It takes a lot of guts to film the sensitive subject of a transgender's first, tentative and very painful steps into the real world. S G Films' Narthagi has taken up the challenge and, under the direction of G Vijayapadma, manages to deliver a fairly engaging tale. And it is one that needs to be told, especially for the pain suffered by the lead character, and the steps she eventually takes, to make her way in the world with her dignity intact.
The story begins with Kalki (Kalki) a transgender who is a classical dance artist, recounting her life's story to a journalist.
Her life begins in Vilar, Thanajavur, as a young boy Subbu (Aswin), the son of a Silambam exponent (Karate Venkatesh) and a home-maker with a keen interest in dance. The boy grows up watching his mother, drawn to feminine adornments, and dresses.
He first discovers his attraction to his own sex as an adolescent, in itself an awkward episode. His cousin Meena (Leema) tries to engage his affections, but has no success. Matters explode when Subbu's parents come to know of this, and the boy, thrown out of his home, runs away.
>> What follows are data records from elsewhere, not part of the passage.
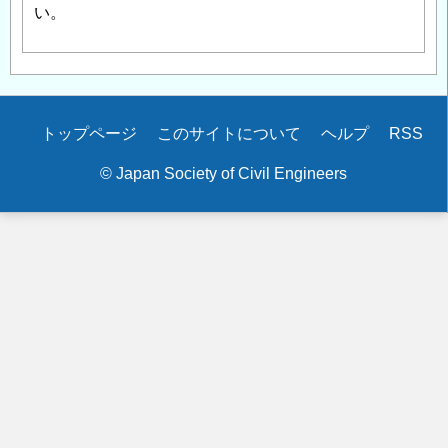
い。
Secondary
トップページ
このサイトについて
ヘルプ
RSS
menu
© Japan Society of Civil Engineers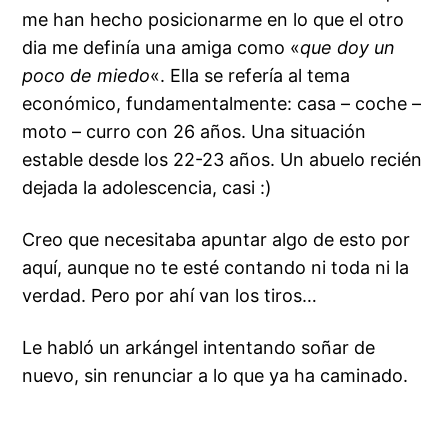
me han hecho posicionarme en lo que el otro
dia me definía una amiga como «
que doy un
poco de miedo
«. Ella se refería al tema
económico, fundamentalmente: casa – coche –
moto – curro con 26 años. Una situación
estable desde los 22-23 años. Un abuelo recién
dejada la adolescencia, casi :)
Creo que necesitaba apuntar algo de esto por
aquí, aunque no te esté contando ni toda ni la
verdad. Pero por ahí van los tiros…
Le habló un arkángel intentando soñar de
nuevo, sin renunciar a lo que ya ha caminado.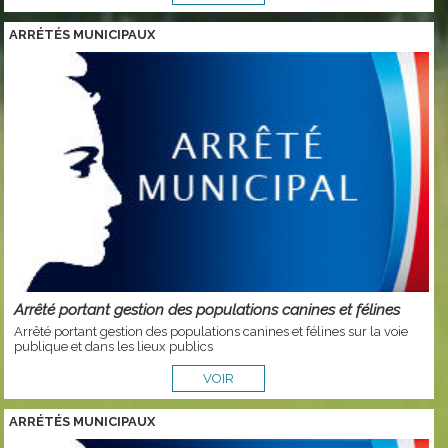
ARRÉTÉS MUNICIPAUX
Arrêté portant gestion des populations canines et félines
Arrêté portant gestion des populations canines et félines sur la voie
publique et dans les lieux publics
VOIR
ARRÉTÉS MUNICIPAUX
It is after this point that the story actually picks up pace. You're shown the terrible strain faced by a young man who's confused by his sexual identity, and finds refuge with others like him in Mumbai. His gradual transformation into a woman, the pain he undergoes, both physical and mental, and his embracing of his identity is shown in neat and touching detail. A new world is thrown open to you, and it's a fascinating, although depressing, one.
While Kalki, through whose eyes the story takes place, is comfortable with her role, it's the boy Aswin who walks away with honours. Whether it's his confusion at being attracted to another boy, distress that his parents don't accept him or final relief as he accepts who is, he's done a marvelous job. Leema has done well too, not to mention those who play Aswin's parents.
G V Prakash's music is melodious in places; Poovin Manam Poovil Illai lingers for a while.
Kesavan's camera takes up for a peek into a hitherto closed off society in Mumbai with ease. Thangavel Kumaran's editing is neat. Jana's art-work is creditable.
If anything, it's the screenplay that falters at many places. The pace lags and picks up randomly. The dialogues, while trying to sound honest, appear quite cliched at times and trite.
Still, Narthagi attempts to break new ground and address the pain of a community that has suffered for ages. It showcases the fact that humanity needs to rise above such prejudices and accord transgenders the respect they deserve. And for that, it needs to be watched.